What is being asked:
When a picture appears in the listing, leave it out and copy the rest exactly as it stands.
"""
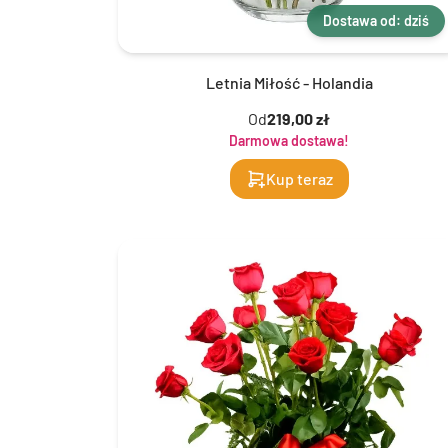
Dostawa od: dziś
Letnia Miłość - Holandia
Od
219,00 zł
Darmowa dostawa!
Kup teraz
"""
Your response:
Dostawa od: dziś
Letnia Miłość - Holandia
Od
219,00 zł
Darmowa dostawa!
Kup teraz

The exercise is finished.